Ode: Intimations of Continuity

"There was a time when meadow, grove, and stream,

The Earth and every common sight,

To me did seem

Appareled in celestial light,

The glory and the freshness of a dream.

It is not now as it hath been of yore; --

Turn wheresoe'er I may,

By night or day,

The things which I have seen I now can see no more."

Sometimes I wonder, upon reading, if Wordsworth felt

Truly felt

The worth of his words. Life and Immortality

Are weighty matters to compare

When a man has only experienced

One.

I don't doubt he lived; his writing speaks

For well used years and well worn paths

Warmed by emotion, and

Woven into that knotted fabric

Of Connection, human connection that creates the vibration

Of the strings of collective humanity.

Human – no other creature so limited, and yet

So infinite,

So meddlesome in their efforts, and yet

So brilliant,

So weak under battery by nature, and yet

So unimaginably, irrepressibly strong—

And perhaps this is their mortality.

Because the Immortal is

Alone.

The Immortal is in isolation

Inside his own thoughts;

Thoughts which span an eternity, and thus

Cannot be communicated.

What is a thousand years to us?

A day.

What a day?

A thousand years of vain attempts

To soak in memories,

Before we lose what we hold most dear

To the storms we know are coming.

The Immortal is Prometheus

Chained to his mountain of years

Bound by inevitability

Weighted by his knowledge of what he will

Lose.

Day after day, or year after year,

Call it whichever,

Mortality takes his portion,

Plucking pieces from the Immortal,

From his innermost core,

Leaving him hollow, incapable of life.

And in place of each piece he gains another,

And that too is taken, in its time:

Mortality's portion.

Love and Loss are a cycle.

They affect both Life and Immortality,

As unchangeably as breathing,

In, out,

The constant.

But Life is Life because of that speck of uncertainty—

Will it be those I love, or myself first?—

And Immortality is not Life because of it.

Because the Immortal knows.

He knows, and waits for each one's passing,

Mourning the lost openly,

Mourning them all in secret.

Because he sees his own future,

That there will be a time, somewhere, distant,

In which

Every

Single

One

Is gone.

But that is continuity, isn't it?

Some things must go on forever, unchanged—

But no,

Not unchanged.

Unaged, unweakened, untouched by Time and mortality's corruption.
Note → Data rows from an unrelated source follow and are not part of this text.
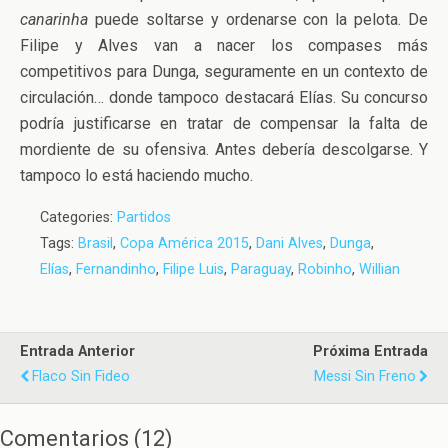
canarinha
puede soltarse y ordenarse con la pelota. De
Filipe y Alves van a nacer los compases más
competitivos para Dunga, seguramente en un contexto de
circulación… donde tampoco destacará Elías. Su concurso
podría justificarse en tratar de compensar la falta de
mordiente de su ofensiva. Antes debería descolgarse. Y
tampoco lo está haciendo mucho.
Categories:
Partidos
Tags:
Brasil
,
Copa América 2015
,
Dani Alves
,
Dunga
,
Elías
,
Fernandinho
,
Filipe Luis
,
Paraguay
,
Robinho
,
Willian
Entrada Anterior
Próxima Entrada
Flaco Sin Fideo
Messi Sin Freno
Comentarios
(
12
)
But not unchanged, not untouched

By That Mortal, and that thing they call

Life.

Because there will always be That One

Who is never completely gone.

And that One gives the Immortal…

Life.

That One

Is why the Immortal allows himself

A pleasure here and there;

Is why he allows himself to love

What he knows he will lose.

Because the Love and the Life are worth

Everything.

Because Love emanates from Life.

Because Life emanates from Love.

I am the Immortal.

And yet for a time, I was also

Alive,

Breathing,

Seeing,

Loving— connected and full,

After nine lifetimes of death;

For a time I forgot to see the universe

For what it was,

Learned to see it with wonder again,

And hope,

That blasted, blessed, optimistic hope

Only gotten from that infinitely limited,

Brilliantly meddlesome,

Strong weak fantastic human.

For a time, breathing felt like rainbows,

The scent of every color singing,

Wrapping around us,

Pulling us closer,

Pulling us along through endless gardens

Cobblestoned

A fountain

Dappled shade like a Monet landscape,

But swaying gently to our hearts' rhythms,

Everything

So organic it glows.

For a time the Rose was in bloom.

O! God, what a flower.

She is the queen of the garden, the Rose,

Red velvet and green satin

Diamonds in the dewy morning

Opening and spreading arms

To her subjects,

Graceful, tenacious, enveloping,

Lovely.

And the Immortal fool

Planted his garden among thorns.

And the thorns were coming in,

And the Immortal fool shut the gate.

And the Immortal fool locked himself

Out.

Forever.

And that is Immortality.

"The Rainbow comes and goes,

And lovely is the Rose,

The Moon doth with delight

Look round her when the heavens are bare,

Waters on a starry night

Are beautiful and fair;

The sunshine is a glorious birth;

But yet I know, where'er I go,

That there hath past away a glory from the earth."